Our collective heritage and culture is being sold down the river. We can see this in the Dun Laoghaire issue. This isn't a case of a privately owned piece of land being sold on and re developed, as with the current decision to replace the Berkeley Court Hotel with apartments. This is a public amenity, akin to the Phoenix Park, being turned over to big business for private development.
Dun Laoghaire-Rathdown County Council has promised various public amenities in conjunction with the private development aspect of the site. This is merely a ploy. It promised precisely the same thing on the site of the old Pavilion Theatre, yet the private apartments were built and the public amenities were quietly dropped.
We can see avarice at work again in land attached to Airfield house and estate in Dundrum being sold off to developers despite their being entrusted to a board of trustees since the 1970s, for the enjoyment of the public, at the behest of the Overend sisters who owned it.
So often with decisions like these, the people responsible for their implementation remain faceless, unaccountable entities, a hard core of businessmen, builders and developers reap the rewards and the public are left impotent, bearing witness as yet another amenity is lost.

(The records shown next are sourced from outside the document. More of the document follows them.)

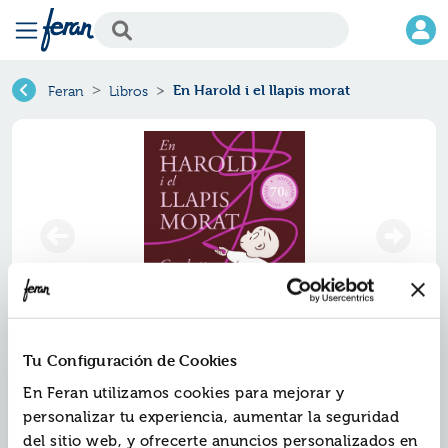
En Harold i el llapis morat
Feran
Libros
Tu Configuración de Cookies
En harold i el llapis morat
En Feran utilizamos cookies para mejorar y
Ref.
ZZZ-2872767
personalizar tu experiencia, aumentar la seguridad
ISBN:
9788412872767
del sitio web, y ofrecerte anuncios personalizados en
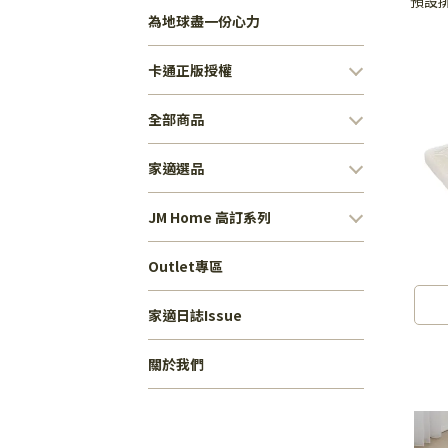
預設
為地球盡一份心力
卡通正版授權
全部商品
家適選品
JM Home 高訂系列
Outlet專區
家適日誌Issue
關於我們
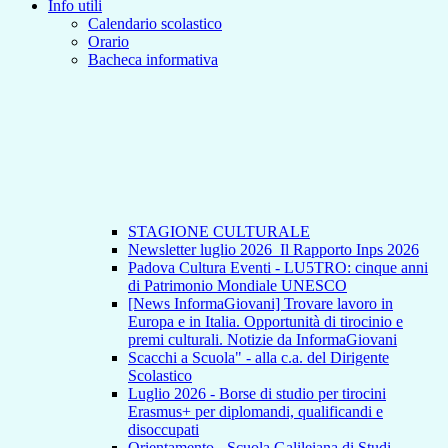
Info utili
Calendario scolastico
Orario
Bacheca informativa
STAGIONE CULTURALE
Newsletter luglio 2026_Il Rapporto Inps 2026
Padova Cultura Eventi - LU5TRO: cinque anni
di Patrimonio Mondiale UNESCO
[News InformaGiovani] Trovare lavoro in
Europa e in Italia. Opportunità di tirocinio e
premi culturali. Notizie da InformaGiovani
Scacchi a Scuola" - alla c.a. del Dirigente
Scolastico
Luglio 2026 - Borse di studio per tirocini
Erasmus+ per diplomandi, qualificandi e
disoccupati
Orientamento - Scuola Galileiana di Studi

Dublin's unique character is being rapidly eroded and squandered and it is being transformed into an increasingly anonymous and anodyne city. We've learnt nothing since the 1960s and 1970s, the desecration of part of Fitzwilliam Square and the Wood Quay travesty.
Unless sensible planning decisions, unmotivated by greed and short sightedness finally prevail, this will continue unchecked and concrete sprawl will be our legacy to future generations. - Yours, etc,
DAVID MARLBOROUGH, Kenilworth Park, Dublin 6w.